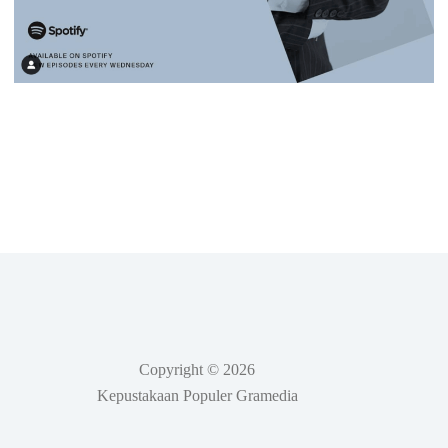
Copyright © 2026
Kepustakaan Populer Gramedia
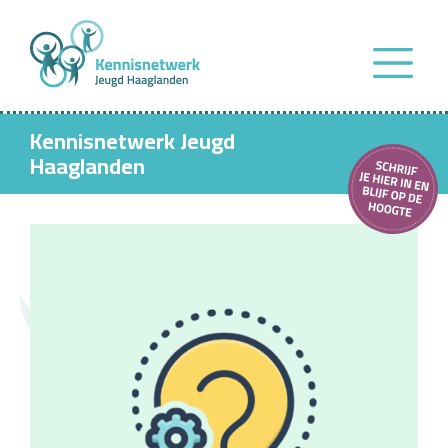
Kennisnetwerk Jeugd
Haaglanden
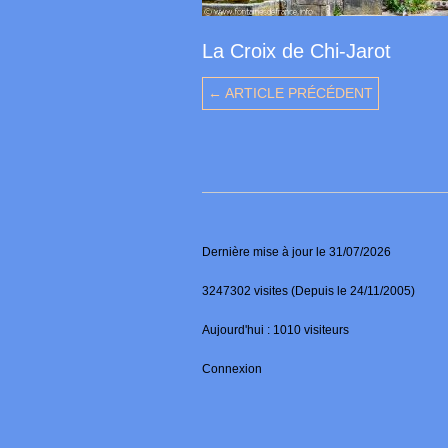
La Croix de Chi-Jarot
← ARTICLE PRÉCÉDENT
Dernière mise à jour le 31/07/2026
3247302 visites (Depuis le 24/11/2005)
Aujourd'hui : 1010 visiteurs
Connexion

● REQUIREMENT
Leave out the pictures and copy the rest of the material above exactly.

● ANSWER AREA
Copyright © 2026
Kepustakaan Populer Gramedia
Kennisnetwerk Jeugd
Haaglanden
La Croix de Chi-Jarot
← ARTICLE PRÉCÉDENT
Dernière mise à jour le 31/07/2026
3247302 visites (Depuis le 24/11/2005)
Aujourd'hui : 1010 visiteurs
Connexion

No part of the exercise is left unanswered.